◆ Problem requirements ◆
Every record below, from first to last: print it exactly as shown.

Start of Block

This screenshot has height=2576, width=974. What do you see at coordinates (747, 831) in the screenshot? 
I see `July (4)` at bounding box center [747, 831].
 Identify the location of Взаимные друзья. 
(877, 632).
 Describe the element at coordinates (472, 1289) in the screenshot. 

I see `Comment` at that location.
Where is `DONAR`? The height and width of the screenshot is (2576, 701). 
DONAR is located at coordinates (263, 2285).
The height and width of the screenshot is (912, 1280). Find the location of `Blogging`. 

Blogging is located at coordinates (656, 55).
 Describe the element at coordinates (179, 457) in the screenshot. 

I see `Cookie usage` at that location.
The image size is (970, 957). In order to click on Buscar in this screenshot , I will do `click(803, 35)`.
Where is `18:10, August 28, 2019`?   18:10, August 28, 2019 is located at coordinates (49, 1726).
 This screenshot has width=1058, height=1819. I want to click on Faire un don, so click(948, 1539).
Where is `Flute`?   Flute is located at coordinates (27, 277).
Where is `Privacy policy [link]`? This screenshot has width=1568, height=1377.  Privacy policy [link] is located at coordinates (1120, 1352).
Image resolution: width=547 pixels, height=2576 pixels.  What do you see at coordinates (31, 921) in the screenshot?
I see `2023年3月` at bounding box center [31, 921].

End of Block

◆ Task answer ◆
This screenshot has height=2576, width=974. What do you see at coordinates (747, 831) in the screenshot? 
I see `July (4)` at bounding box center [747, 831].
 Identify the location of Взаимные друзья. 
(877, 632).
 Describe the element at coordinates (472, 1289) in the screenshot. 

I see `Comment` at that location.
Where is `DONAR`? The height and width of the screenshot is (2576, 701). 
DONAR is located at coordinates (263, 2285).
The height and width of the screenshot is (912, 1280). Find the location of `Blogging`. 

Blogging is located at coordinates (656, 55).
 Describe the element at coordinates (179, 457) in the screenshot. 

I see `Cookie usage` at that location.
The image size is (970, 957). In order to click on Buscar in this screenshot , I will do `click(803, 35)`.
Where is `18:10, August 28, 2019`?   18:10, August 28, 2019 is located at coordinates (49, 1726).
 This screenshot has width=1058, height=1819. I want to click on Faire un don, so click(948, 1539).
Where is `Flute`?   Flute is located at coordinates (27, 277).
Where is `Privacy policy [link]`? This screenshot has width=1568, height=1377.  Privacy policy [link] is located at coordinates (1120, 1352).
Image resolution: width=547 pixels, height=2576 pixels.  What do you see at coordinates (31, 921) in the screenshot?
I see `2023年3月` at bounding box center [31, 921].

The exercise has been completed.